A study published in the journal Health Communication, Youth Preferences for Weight-Related Conversations, discussed the best way for clinicians to discuss how to approach the topic of weight with their patients.

A three-question survey of 952 MyVoice participants posed the following open-ended questions:

Has your doctor ever talked to you about weight?

What did he or she say?

What should a doctor NOT say when talking about weight?

The findings?

Sixty percent of those surveyed said doctors spoke with them about weight. From that, 85% of the respondents said their doctor brought up the subject, (including actual weight, body mass index, weight status and/or the need to change their body weight), with 16% of doctors providing weight control advice.
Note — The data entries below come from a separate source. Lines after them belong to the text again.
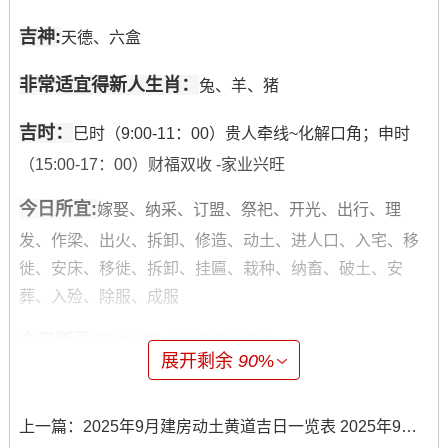
吉神:
天德、六盒
非常适宜得新人生肖：
兔、羊、猪
吉时：
巳时（9:00-11：00）贵人牵线~化解口角；申时
（15:00-17：00）财福双收 -家业兴旺
今日所宜:
嫁娶、纳采、订盟、祭祀、开光、出行、理
发、作梁、出火、拆卸、修造、动土、进人口、入宅、移
徙、安床、移徙、拆卸、挂匾、栽种、纳畜、破土、安
葬、入殓、除服、成服
今日所忌:
需结合新人八字具体查询
展开剩余
90
%
日卦象：
需结合当日干支推算
上一篇：
2025年9月建房动土黄道吉日一览表 2025年9月动土建房的黄道吉日
日期：2025年9月2日星期二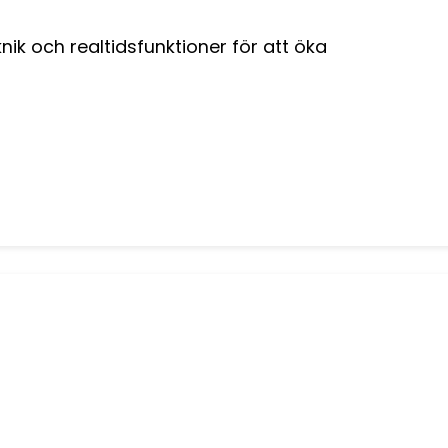
k och realtidsfunktioner för att öka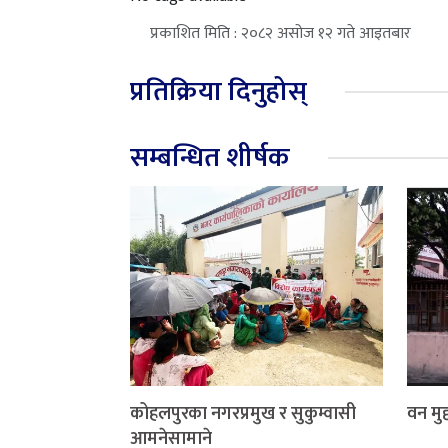
प्रकाशित मिति : २०८२ असोज १२ गते आइतबार
प्रतिक्रिया दिनुहोस्
सम्बन्धित शीर्षक
कोहलपुरका नगरप्रमुख र सुकुम्वासी
वन मुद्
आमनेसामाने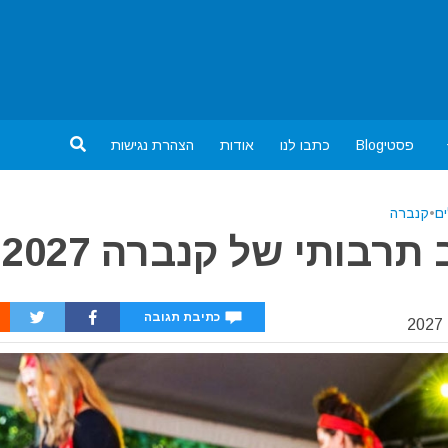
פסטיBlog
כתבו לנו
אודות
הצהרת נגישות
ם
•
קנברה
בותי של קנברה 2027
כתיבת תגובה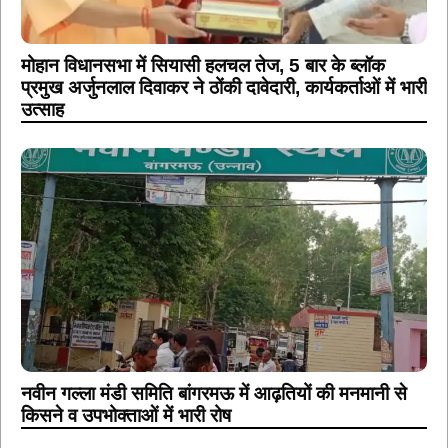
मोहान विधानसभा में सियासी हलचल तेज, 5 बार के ब्लॉक
प्रमुख अर्जुनलाल दिवाकर ने ठोंकी दावेदारी, कार्यकर्ताओं में भारी
उत्साह
नवीन गल्ला मंडी समिति बांगरमऊ में आढ़तियों की मनमानी से
किसने व उपभोक्ताओं में भारी रोष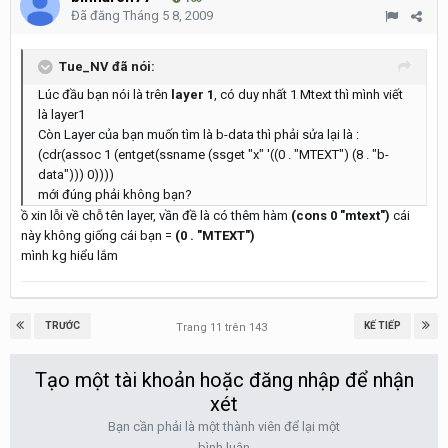
Đã đăng
Tháng 5 8, 2009
Tue_NV đã nói:
Lúc đầu bạn nói là trên
layer 1
, có duy nhất 1 Mtext thì mình viết
là layer1
Còn Layer của bạn muốn tìm là b-data thì phải sửa lại là :
(cdr(assoc 1 (entget(ssname (ssget "x" '((0 . "MTEXT") (8 . "b-
data"))) 0))))
mới đúng phải không bạn?
ồ xin lỗi về chỗ tên layer, vần đề là có thêm hàm
(cons 0 "mtext")
cái
này không giống cái bạn =
(0 . "MTEXT")
mình kg hiểu lắm
TRƯỚC
KẾ TIẾP
Trang 11 trên 143
Tạo một tài khoản hoặc đăng nhập để nhận
xét
Bạn cần phải là một thành viên để lại một
bình luận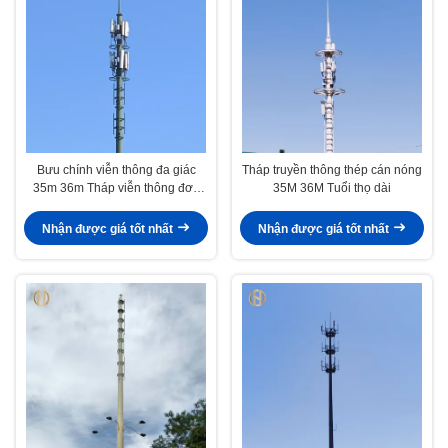
Bưu chính viễn thông đa giác
Tháp truyền thông thép cán nóng
35m 36m Tháp viễn thông đơn
35M 36M Tuổi thọ dài
cực
Nhận được giá tốt nhất
Nhận được giá tốt nhất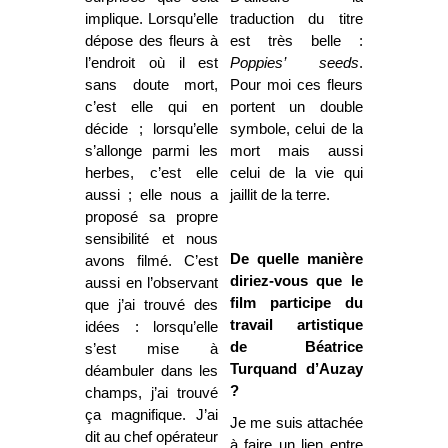
implique. Lorsqu’elle
traduction du titre
dépose des fleurs à
est très belle :
l’endroit où il est
Poppies’ seeds
.
sans doute mort,
Pour moi ces fleurs
c’est elle qui en
portent un double
décide ; lorsqu’elle
symbole, celui de la
s’allonge parmi les
mort mais aussi
herbes, c’est elle
celui de la vie qui
aussi ; elle nous a
jaillit de la terre.
proposé sa propre
sensibilité et nous
De quelle manière
avons filmé. C’est
diriez-vous que le
aussi en l’observant
film participe du
que j’ai trouvé des
travail artistique
idées : lorsqu’elle
de Béatrice
s’est mise à
Turquand d’Auzay
déambuler dans les
?
champs, j’ai trouvé
ça magnifique. J’ai
Je me suis attachée
dit au chef opérateur
à faire un lien entre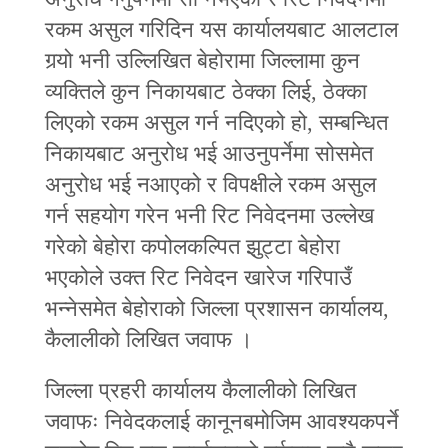
रकम असुल गरिदिन यस कार्यालयबाट आलटाल
गर्‍यो भनी उल्लिखित बेहोरामा जिल्लामा कुन
व्यक्तिले कुन निकायबाट ठेक्का लिई, ठेक्का
लिएको रकम असुल गर्न नदिएको हो, सम्बन्धित
निकायबाट अनुरोध भई आउनुपर्नेमा सोसमेत
अनुरोध भई नआएको र विपक्षीले रकम असुल
गर्न सहयोग गरेन भनी रिट निवेदनमा उल्लेख
गरेको बेहोरा कपोलकल्पित झुट्टा बेहोरा
भएकोले उक्त रिट निवेदन खारेज गरिपाउँ
भन्नेसमेत बेहोराको जिल्ला प्रशासन कार्यालय,
कैलालीको लिखित जवाफ ।
जिल्ला प्रहरी कार्यालय कैलालीको लिखित
जवाफः निवेदकलाई कानूनबमोजिम आवश्यकपर्ने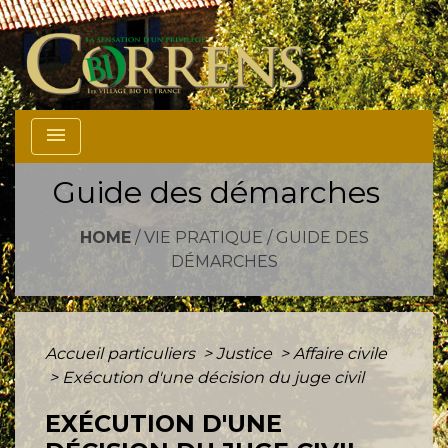
menu
Guide des démarches
HOME
/
VIE PRATIQUE
/
GUIDE DES
DÉMARCHES
Accueil particuliers
>
Justice
>
Affaire civile
>
Exécution d'une décision du juge civil
EXÉCUTION D'UNE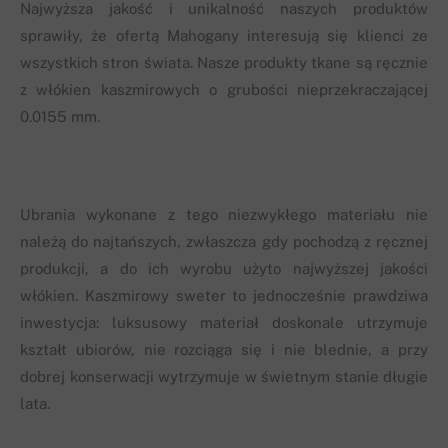
Najwyższa jakość i unikalność naszych produktów
sprawiły, że ofertą Mahogany interesują się klienci ze
wszystkich stron świata. Nasze produkty tkane są ręcznie
z włókien kaszmirowych o grubości nieprzekraczającej
0.0155 mm.
Ubrania wykonane z tego niezwykłego materiału nie
należą do najtańszych, zwłaszcza gdy pochodzą z ręcznej
produkcji, a do ich wyrobu użyto najwyższej jakości
włókien. Kaszmirowy sweter to jednocześnie prawdziwa
inwestycja: luksusowy materiał doskonale utrzymuje
kształt ubiorów, nie rozciąga się i nie blednie, a przy
dobrej konserwacji wytrzymuje w świetnym stanie długie
lata.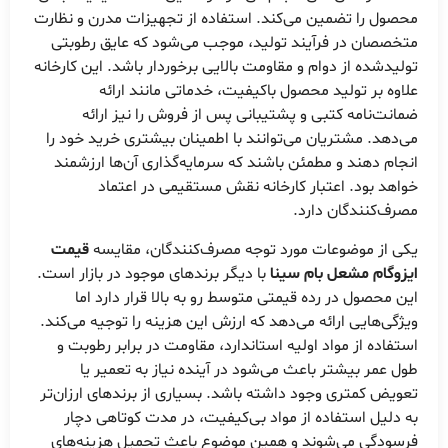
محصول را تضمین می‌کند. استفاده از تجهیزات مدرن و نظارت
متخصصان در فرآیند تولید، موجب می‌شود که عایق رطوبتی
تولیدشده از دوام و مقاومت بالایی برخوردار باشد. این کارخانه
علاوه بر تولید محصول باکیفیت، خدماتی مانند ارائه
ضمانت‌نامه کتبی و پشتیبانی پس از فروش را نیز ارائه
می‌دهد. مشتریان می‌توانند با اطمینان بیشتری خرید خود را
انجام دهند و مطمئن باشند که سرمایه‌گذاری آن‌ها ارزشمند
خواهد بود. اعتبار کارخانه نقش مستقیمی در اعتماد
مصرف‌کنندگان دارد.
یکی از موضوعات مورد توجه مصرف‌کنندگان، مقایسه
قیمت
ایزوگام مشعل بام سینا
با دیگر برندهای موجود در بازار است.
این محصول در رده قیمتی متوسط رو به بالا قرار دارد اما
ویژگی‌هایی ارائه می‌دهد که ارزش این هزینه را توجیه می‌کند.
استفاده از مواد اولیه استاندارد، مقاومت در برابر رطوبت و
طول عمر بیشتر باعث می‌شود در آینده نیاز به تعمیر یا
تعویض کمتری وجود داشته باشد. بسیاری از برندهای ارزان‌تر
به دلیل استفاده از مواد بی‌کیفیت، در مدت کوتاهی دچار
فرسودگی می‌شوند و همین موضوع باعث تحمیل هزینه‌های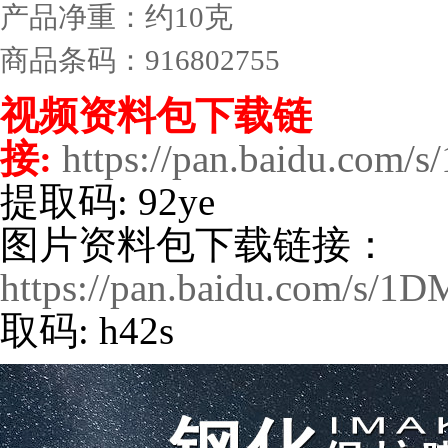
产品净重：约10克
商品条码：916802755
视频资料包下载链
接:
https://pan.baidu.co
提取码: 92ye
图片资料包下载链接：
https://pan.baidu.com/s
取码: h42s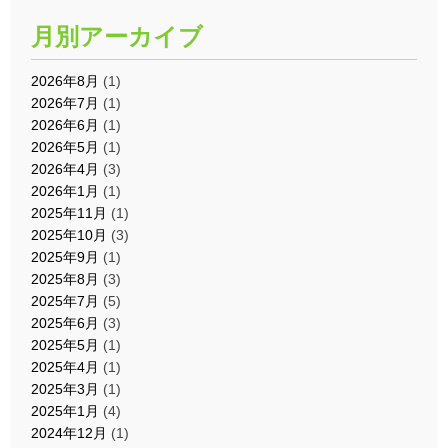
月別アーカイブ
2026年8月
(1)
2026年7月
(1)
2026年6月
(1)
2026年5月
(1)
2026年4月
(3)
2026年1月
(1)
2025年11月
(1)
2025年10月
(3)
2025年9月
(1)
2025年8月
(3)
2025年7月
(5)
2025年6月
(3)
2025年5月
(1)
2025年4月
(1)
2025年3月
(1)
2025年1月
(4)
2024年12月
(1)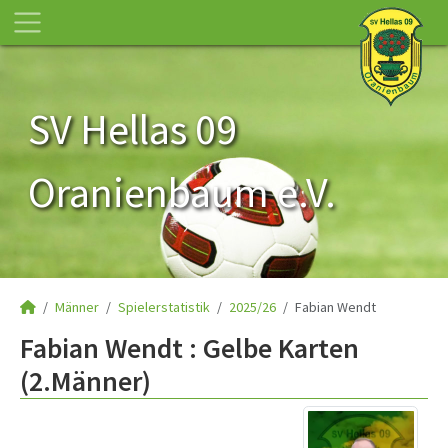
SV Hellas 09
Oranienbaum e.V.
Männer
Spielerstatistik
2025/26
Fabian Wendt
Fabian Wendt : Gelbe Karten
(2.Männer)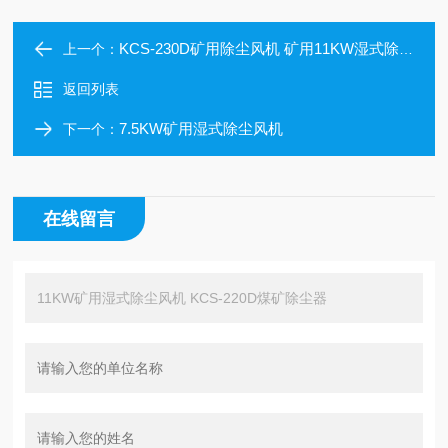
KCS-230D矿用除尘风机 矿用11KW湿式除尘器
上一个：
返回列表
7.5KW矿用湿式除尘风机
下一个：
在线留言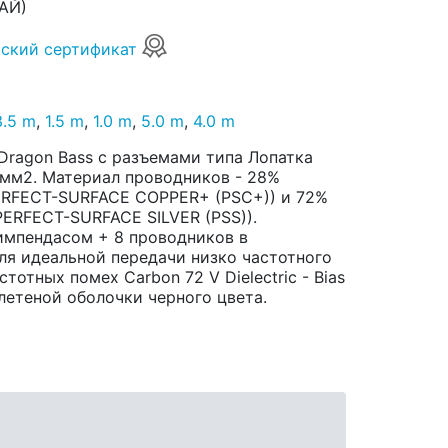
АЙ)
ский сертификат
3.5 m
,
1.5 m
,
1.0 m
,
5.0 m
,
4.0 m
Dragon Bass с разъемами типа Лопатка
73 мм2. Материал проводников - 28%
ERFECT-SURFACE COPPER+ (PSC+)) и 72%
ERFECT-SURFACE SILVER (PSS)).
импендасом + 8 проводников в
ля идеальной передачи низко частотного
отных помех Carbon 72 V Dielectric - Bias
летеной оболочки черного цвета.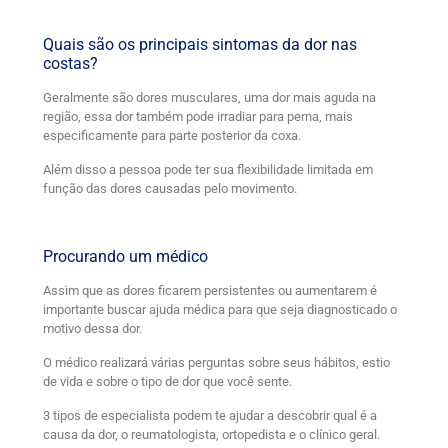
Quais são os principais sintomas da dor nas
costas?
Geralmente são dores musculares, uma dor mais aguda na
região, essa dor também pode irradiar para perna, mais
especificamente para parte posterior da coxa.
Além disso a pessoa pode ter sua flexibilidade limitada em
função das dores causadas pelo movimento.
Procurando um médico
Assim que as dores ficarem persistentes ou aumentarem é
importante buscar ajuda médica para que seja diagnosticado o
motivo dessa dor.
O médico realizará várias perguntas sobre seus hábitos, estio
de vida e sobre o tipo de dor que você sente.
3 tipos de especialista podem te ajudar a descobrir qual é a
causa da dor, o reumatologista, ortopedista e o clínico geral.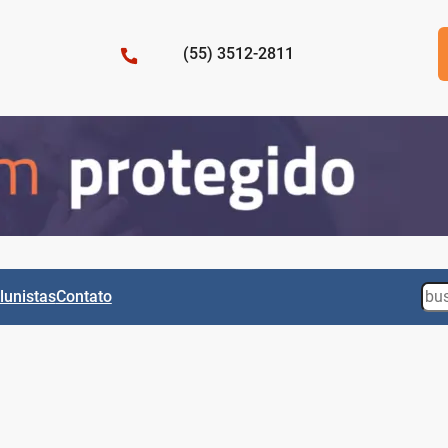
(55) 3512-2811
Sea
lunistas
Contato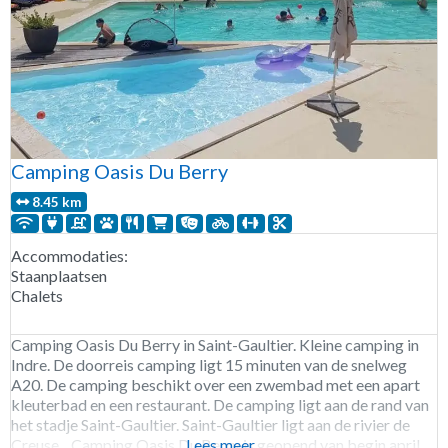
Camping Oasis Du Berry
8.45 km
Accommodaties:
Staanplaatsen
Chalets
Camping Oasis Du Berry in Saint-Gaultier. Kleine camping in
Indre. De doorreis camping ligt 15 minuten van de snelweg
A20. De camping beschikt over een zwembad met een apart
kleuterbad en een restaurant. De camping ligt aan de rand van
het stadje Saint-Gaultier. Saint-Gaultier ligt aan de rivier de
Creuse. Camping Oasis Du Berry is geopend van begin april
Lees meer...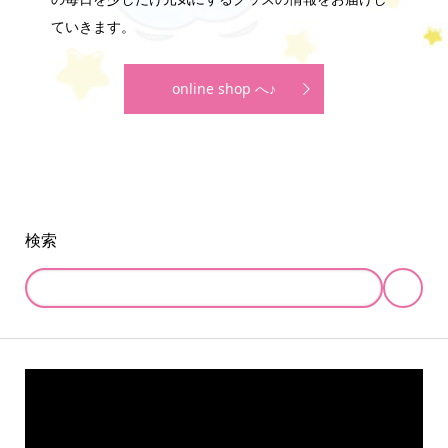
ていきます。
online shop へ♪
検索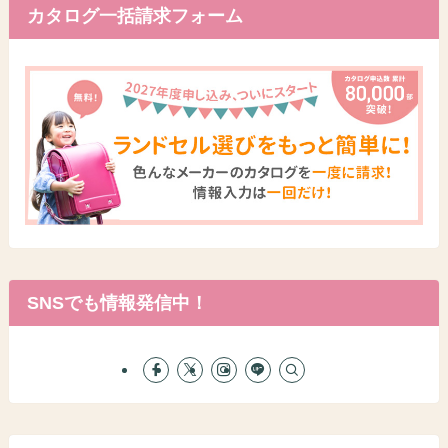
カタログ一括請求フォーム
SNSでも情報発信中！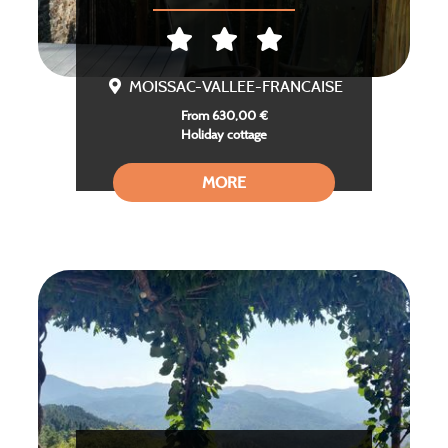
MOISSAC-VALLEE-FRANCAISE
From 630,00 €
Holiday cottage
MORE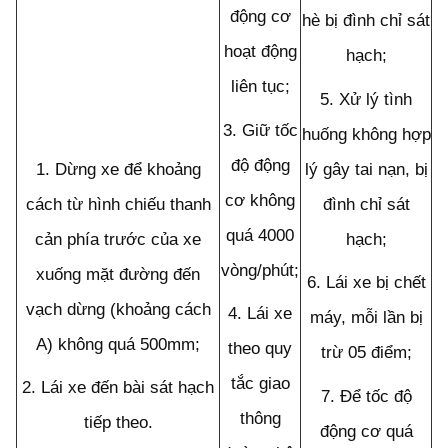
động cơ
hè bị đình chỉ sát
hoạt động
hạch;
liên tục;
5.
Xử lý tình
3.
Giữ tốc
huống không hợp
độ động
1.
Dừng xe để khoảng
lý gây tai nạn, bị
cơ không
cách từ hình chiếu thanh
đình chỉ sát
quá 4000
cản phía trước của xe
hạch;
vòng/phút;
xuống mặt đường đến
6.
Lái xe bị chết
vạch dừng (khoảng cách
4.
Lái xe
máy, mỗi lần bị
A) không quá 500mm;
theo quy
trừ 05 điểm;
tắc giao
2.
Lái xe đến bài sát hạch
7.
Đ
ể
t
ố
c độ
thông
tiếp theo.
động cơ quá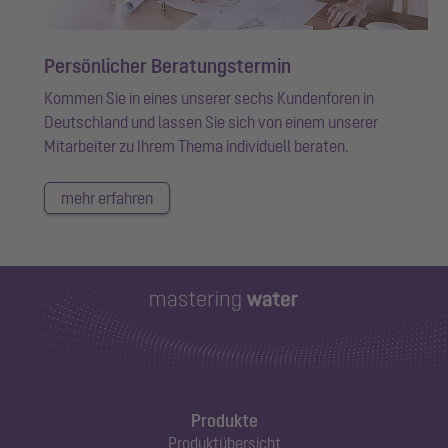
Persönlicher Beratungstermin
Kommen Sie in eines unserer sechs Kundenforen in
Deutschland und lassen Sie sich von einem unserer
Mitarbeiter zu Ihrem Thema individuell beraten.
mehr erfahren
Produkte
Produktübersicht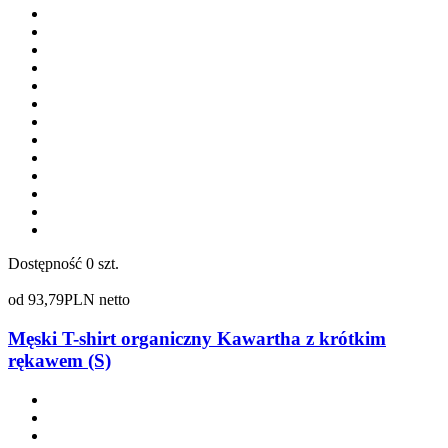
Dostępność
0 szt.
od
93,79
PLN netto
Męski T-shirt organiczny Kawartha z krótkim
rękawem (S)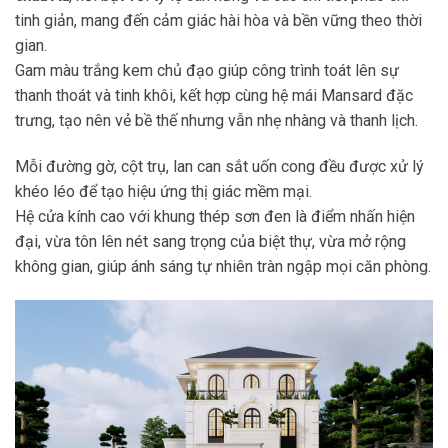
tinh giản, mang đến cảm giác hài hòa và bền vững theo thời
gian.
Gam màu trắng kem chủ đạo giúp công trình toát lên sự
thanh thoát và tinh khôi, kết hợp cùng hệ mái Mansard đặc
trưng, tạo nên vẻ bề thế nhưng vẫn nhẹ nhàng và thanh lịch.
Mỗi đường gờ, cột trụ, lan can sắt uốn cong đều được xử lý
khéo léo để tạo hiệu ứng thị giác mềm mại.
Hệ cửa kính cao với khung thép sơn đen là điểm nhấn hiện
đại, vừa tôn lên nét sang trọng của biệt thự, vừa mở rộng
không gian, giúp ánh sáng tự nhiên tràn ngập mọi căn phòng.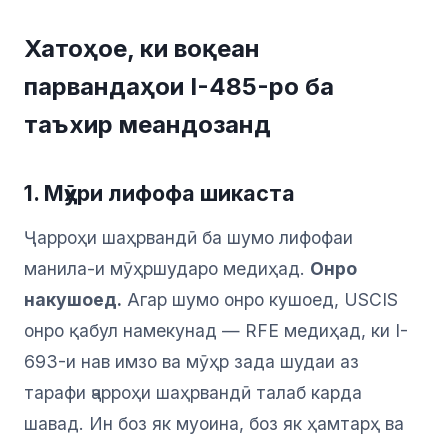
Хатоҳое, ки воқеан
парвандаҳои I-485-ро ба
таъхир меандозанд
1. Мӯҳри лифофа шикаста
Ҷарроҳи шаҳрвандӣ ба шумо лифофаи
манила-и мӯҳршударо медиҳад.
Онро
накушоед.
Агар шумо онро кушоед, USCIS
онро қабул намекунад — RFE медиҳад, ки I-
693-и нав имзо ва мӯҳр зада шудаи аз
тарафи ҷарроҳи шаҳрвандӣ талаб карда
шавад. Ин боз як муоина, боз як ҳамтарҳ ва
As for what should not be said when discussing weight, there were two themes that stood out. The first (32%) regarded avoiding the use of stigmatizing terms and language. One-fourth of respondents requested not to shame patients for their weights.

“Findings suggest that weight-related conversations do not reflect the preferences of the youth they are designed to benefit,” the study said. “Youth recommended that clinicians focus on health and sustainable behavioral solutions, avoid stigmatizing language and comparing them to others, and be aware of the potential harm associated with making assumptions that conflate weight with health behaviors, morality, or appearance.”

The study was authored by Kendrin R. Sonneville Sc.D., R.D; Lakshman Pulpuri; Ivana Khreizat; Lauren P. Nichols; Melissa A. Plegue M.A.; and Tammy Chang M.D., M.P.H.